(Continued from Part I)
If you are not a conservative or moderate investor, then you are an aggressive one.
Aggressive investors commonly do most of their investing in the stock market, which is higher risk, especially in a volatile economic climate. As we write this, for example the Dow went up 400 points on Tuesday and has pretty much last all those gains when it plunged about 175 points again on Thursday and on Friday.
Aggressive investors also tend to invest in business ventures as well as higher-risk real estate. For instance, if an aggressive investor puts his or her money into an older apartment building, then invests more money renovating the property, they are running a risk.

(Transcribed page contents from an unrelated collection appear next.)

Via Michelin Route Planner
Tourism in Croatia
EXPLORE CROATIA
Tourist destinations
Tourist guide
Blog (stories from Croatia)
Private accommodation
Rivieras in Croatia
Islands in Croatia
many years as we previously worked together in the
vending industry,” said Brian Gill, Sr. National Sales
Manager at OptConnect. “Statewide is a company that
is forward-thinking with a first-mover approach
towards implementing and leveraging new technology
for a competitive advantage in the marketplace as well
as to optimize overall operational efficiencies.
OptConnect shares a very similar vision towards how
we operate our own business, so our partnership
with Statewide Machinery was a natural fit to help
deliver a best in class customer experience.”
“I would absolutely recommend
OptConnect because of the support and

They expect to be able to rent the apartments out for more money than the apartments are currently worth, or to sell the entire property for a profit on their initial investments.
KNOW YOUR MARKET
In some cases, this is a worthwhile gamble, but given the current property market, especially in certain areas, it might not be the most sensible place to put your money at the moment.
RISKS AND REWARDS
Before you start investing, it is very important that you learn about the different types of investments, and what those investments can do for you. Understand the risks involved, and pay attention to past trends as well. History does indeed repeat itself, and investors know this first hand.

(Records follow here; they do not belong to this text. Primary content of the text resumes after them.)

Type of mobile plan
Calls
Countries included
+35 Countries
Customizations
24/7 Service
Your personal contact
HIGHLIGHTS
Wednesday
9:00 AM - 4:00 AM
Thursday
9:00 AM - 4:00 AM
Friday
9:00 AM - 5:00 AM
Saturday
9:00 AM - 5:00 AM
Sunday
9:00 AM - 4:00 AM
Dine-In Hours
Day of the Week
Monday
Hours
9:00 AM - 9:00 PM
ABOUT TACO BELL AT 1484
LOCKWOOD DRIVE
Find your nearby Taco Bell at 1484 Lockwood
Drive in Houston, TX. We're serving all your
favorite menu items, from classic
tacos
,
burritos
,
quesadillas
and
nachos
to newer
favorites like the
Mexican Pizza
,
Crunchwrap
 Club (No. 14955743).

All of the funds you have the chance to invest in for your 401k retirement fund, for example, should have a full record of past history, both recently, in the past year, the past 5 years, and even the past 10.
For those of us interested in saving for college, a 529 also offers similar investment choices, with different portfolios. Since we are based in New York State, we have certain options administered by Vanguard Funds.

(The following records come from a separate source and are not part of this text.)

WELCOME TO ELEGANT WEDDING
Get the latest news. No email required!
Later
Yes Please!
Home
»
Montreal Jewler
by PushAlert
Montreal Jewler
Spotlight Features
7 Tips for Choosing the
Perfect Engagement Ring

OTHER HANDY WAYS TO INVEST
We could have opted for their choice, but with a little more time, effort, and research at the Vanguard site we are making that much more money, and with a credit card from Upromise which gives you money on all the purchases you use on the card, plus extra percentages for things you buy regularly, like household products, it makes it easy to save money and invest it even if you don’t think you can afford it with your present budget.
STABILIZE YOUR CURRENT FINANCIAL SITUATION BEFORE YOU INVEST
As we said in a previous article, make sure that you stabilize your current financial situation before you start thinking of investing, and remember how credit card companies make their money.
But investing in a 401k if the money is taken out as pre-tax dollars, and especially if your company gives you a match, is very worthwhile and easy. So is a 529, and you can get started with as little as $25.
KNOWLEDGE EQUALS SUCCESS WHEN IT COMES TO INVESTING
Educating yourself by looking at these options is the best way of dipping your toe in the water, and if you start making money, well, stick to your formula and do a bit more.
Above all, though, know your investing style and how much you can afford to invest, because it really means, how much time can you spend building your portfolio, and how much can you afford to risk on different types of investments.